Nie oglądam telewizji, zwłaszcza tych informacyjnych.
Przeczytaj felieton Bartka Szumowskiego. Fot. Aga Król
Nie oglądam telewizji, zwłaszcza tych informacyjnych.
Na dodatek gazety codzienne czytam raczej w cyklu kwartalnym, a w internecie zajmują mnie głównie filmy ze śmiesznymi kotami. Jeśli dowiaduję się czegoś o polskiej polityce, to z radia albo z Facebooka. Ale ilekroć się już dowiaduję, bierze mnie na refleksje.
Co roku między 1 a 11 listopada po garści informacji z kraju pcha mnie w kierunku myśli, że jesteśmy narodem miłującym tradycje. Tyle że często miłującym je... inaczej. Wypominki Państwo znacie? To modlitwa błagalna za zmarłych, polegająca na wyczytywaniu ich imion. Jednym z jej typów są wypominki oktawalne, odczytywane przez 8 dni od Wszystkich Świętych.
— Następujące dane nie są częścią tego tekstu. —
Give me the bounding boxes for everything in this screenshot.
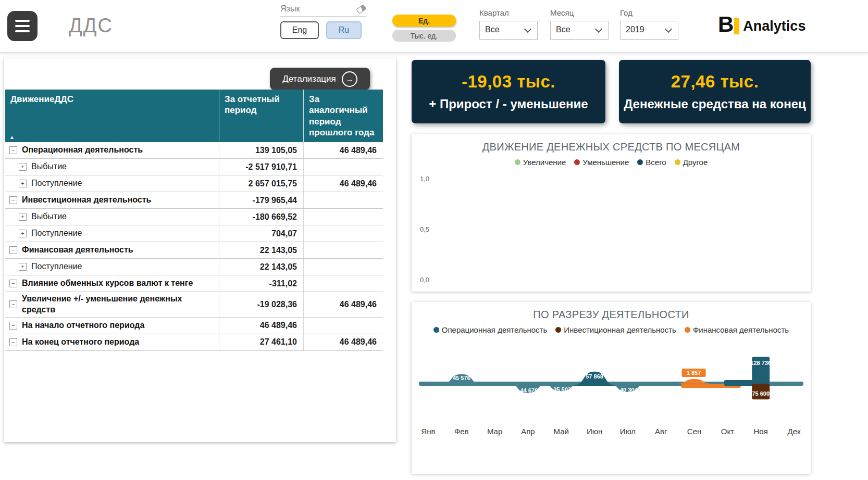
row-label-cell: +Поступление <box>5 175 219 192</box>
language-option-ru[interactable]: Ru <box>326 21 362 39</box>
bi-analytics-logo: B Analytics <box>718 14 805 35</box>
row-label-cell: −Влияние обменных курсов валют к тенге <box>5 275 219 292</box>
table-row[interactable]: −Операционная деятельность139 105,0546 4… <box>5 142 383 159</box>
legend-dot <box>555 327 561 333</box>
column-header-current-period[interactable]: За отчетный период <box>219 90 303 142</box>
x-axis-month-label: Янв <box>412 427 445 436</box>
detail-button[interactable]: Детализация → <box>270 68 370 90</box>
svg-text:45 576: 45 576 <box>453 375 470 381</box>
legend-item[interactable]: Финансовая деятельность <box>685 325 789 334</box>
row-prior-value: 46 489,46 <box>303 334 383 350</box>
column-header-prior-period[interactable]: За аналогичный период прошлого года <box>303 90 383 142</box>
table-row[interactable]: −Инвестиционная деятельность-179 965,44 <box>5 192 383 209</box>
legend-item[interactable]: Инвестиционная деятельность <box>555 325 676 334</box>
units-option-ed[interactable]: Ед. <box>392 15 456 27</box>
legend-item[interactable]: Всего <box>637 158 666 167</box>
row-label: Увеличение +/- уменьшение денежных средс… <box>22 292 194 317</box>
table-row[interactable]: +Выбытие-180 669,52 <box>5 209 383 225</box>
table-row[interactable]: −Увеличение +/- уменьшение денежных сред… <box>5 292 383 318</box>
row-current-value: 139 105,05 <box>219 142 303 158</box>
row-current-value: -179 965,44 <box>219 192 303 208</box>
year-filter-value: 2019 <box>626 25 644 34</box>
legend-item[interactable]: Уменьшение <box>574 158 629 167</box>
x-axis-month-label: Апр <box>511 427 544 436</box>
legend-label: Инвестиционная деятельность <box>564 325 676 334</box>
svg-text:1 857: 1 857 <box>687 370 701 376</box>
collapse-icon[interactable]: − <box>9 300 17 308</box>
month-filter-value: Все <box>556 25 571 34</box>
language-option-eng[interactable]: Eng <box>280 21 319 39</box>
row-prior-value <box>303 159 383 175</box>
column-header-movement[interactable]: ДвижениеДДС <box>5 90 219 142</box>
collapse-icon[interactable]: − <box>9 280 17 287</box>
logo-letter-b: B <box>718 14 734 35</box>
svg-text:-35 503: -35 503 <box>552 386 571 393</box>
row-current-value: 704,07 <box>219 225 303 242</box>
monthly-chart-panel: ДВИЖЕНИЕ ДЕНЕЖНЫХ СРЕДСТВ ПО МЕСЯЦАМ Уве… <box>412 134 811 292</box>
row-label: Выбытие <box>31 160 67 174</box>
table-row[interactable]: +Поступление2 657 015,7546 489,46 <box>5 175 383 192</box>
kpi-change-value: -19,03 тыс. <box>462 72 555 92</box>
table-row[interactable]: +Поступление22 143,05 <box>5 259 383 275</box>
table-row[interactable]: −Влияние обменных курсов валют к тенге-3… <box>5 275 383 292</box>
svg-text:128 736: 128 736 <box>750 360 771 366</box>
row-prior-value <box>303 318 383 334</box>
collapse-icon[interactable]: − <box>9 196 17 204</box>
legend-item[interactable]: Операционная деятельность <box>433 325 547 334</box>
row-current-value: -180 669,52 <box>219 209 303 225</box>
sort-indicator-icon[interactable]: ▲ <box>9 134 15 140</box>
x-axis-month-label: Фев <box>445 427 478 436</box>
collapse-icon[interactable]: − <box>9 322 17 330</box>
kpi-end-balance-label: Денежные средства на конец <box>624 97 806 111</box>
expand-icon[interactable]: + <box>19 180 27 187</box>
row-current-value: 46 489,46 <box>219 318 303 334</box>
y-axis-tick: 0,5 <box>420 225 429 233</box>
legend-label: Финансовая деятельность <box>693 325 789 334</box>
expand-icon[interactable]: + <box>19 213 27 221</box>
legend-item[interactable]: Другое <box>675 158 708 167</box>
menu-button[interactable] <box>7 11 38 41</box>
row-label: Инвестиционная деятельность <box>22 193 151 207</box>
collapse-icon[interactable]: − <box>9 338 17 346</box>
row-label: Операционная деятельность <box>22 143 143 157</box>
table-row[interactable]: +Поступление704,07 <box>5 225 383 242</box>
row-current-value: -2 517 910,71 <box>219 159 303 175</box>
collapse-icon[interactable]: − <box>9 146 17 154</box>
row-label-cell: −На конец отчетного периода <box>5 334 219 350</box>
row-prior-value <box>303 209 383 225</box>
units-option-tys[interactable]: Тыс. ед. <box>392 30 456 42</box>
year-filter: Год 2019 <box>620 8 678 40</box>
row-current-value: -311,02 <box>219 275 303 292</box>
row-label-cell: +Выбытие <box>5 209 219 225</box>
legend-label: Операционная деятельность <box>442 325 547 334</box>
year-filter-dropdown[interactable]: 2019 <box>620 21 678 40</box>
svg-text:-44 678: -44 678 <box>518 387 538 394</box>
table-row[interactable]: +Выбытие-2 517 910,71 <box>5 159 383 175</box>
table-row[interactable]: −На начало отчетного периода46 489,46 <box>5 318 383 334</box>
x-axis-month-label: Сен <box>678 427 711 436</box>
month-filter-dropdown[interactable]: Все <box>550 21 609 40</box>
row-label: Выбытие <box>31 210 67 224</box>
x-axis-month-label: Ноя <box>744 427 777 436</box>
collapse-icon[interactable]: − <box>9 246 17 254</box>
activity-chart-title: ПО РАЗРЕЗУ ДЕЯТЕЛЬНОСТИ <box>412 309 811 321</box>
arrow-right-icon: → <box>342 71 357 87</box>
table-body: −Операционная деятельность139 105,0546 4… <box>5 142 383 351</box>
monthly-chart-title: ДВИЖЕНИЕ ДЕНЕЖНЫХ СРЕДСТВ ПО МЕСЯЦАМ <box>412 141 811 153</box>
clear-selections-icon[interactable] <box>356 4 366 14</box>
table-row[interactable]: −На конец отчетного периода27 461,1046 4… <box>5 334 383 351</box>
expand-icon[interactable]: + <box>19 230 27 237</box>
x-axis-month-label: Июл <box>611 427 644 436</box>
expand-icon[interactable]: + <box>19 163 27 171</box>
row-label: На начало отчетного периода <box>22 319 144 333</box>
row-label-cell: −На начало отчетного периода <box>5 318 219 334</box>
row-label-cell: −Увеличение +/- уменьшение денежных сред… <box>5 292 219 317</box>
legend-item[interactable]: Увеличение <box>515 158 566 167</box>
quarter-filter-dropdown[interactable]: Все <box>479 21 538 40</box>
year-filter-label: Год <box>620 8 678 17</box>
row-current-value: 2 657 015,75 <box>219 175 303 192</box>
chevron-down-icon <box>665 26 672 33</box>
language-label: Язык <box>280 4 300 14</box>
expand-icon[interactable]: + <box>19 263 27 271</box>
table-row[interactable]: −Финансовая деятельность22 143,05 <box>5 242 383 259</box>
Zwyczaj ten, silny w polskim katolicyzmie, jest zacną tradycją. W końcu nawet ci, którzy rozminęli się z Kościołem, muszą przyznać, że szacunek oddawany nieżyjącym bliskim dobrze o nas świadczy.
Gorzej jest z wypominkami w ich formie wulgarnej. O ile nazwa tej pierwszej wzięła się najpewniej od wspominania, o tyle tej drugiej nie byłoby bez wypominania, czyli „przypominania czegoś komuś z wyrzutem”. To jedna z najbardziej arcypolskich cech, ujawniająca się najczęściej podczas imprez rodzinnych, zwłaszcza gdy w grę wchodzą trunki. Osobnicy pod wpływem z lubością wytykają wówczas innym, że to ich mamusia kochała bardziej albo że spadku po przodkach nie podzielono uczciwie.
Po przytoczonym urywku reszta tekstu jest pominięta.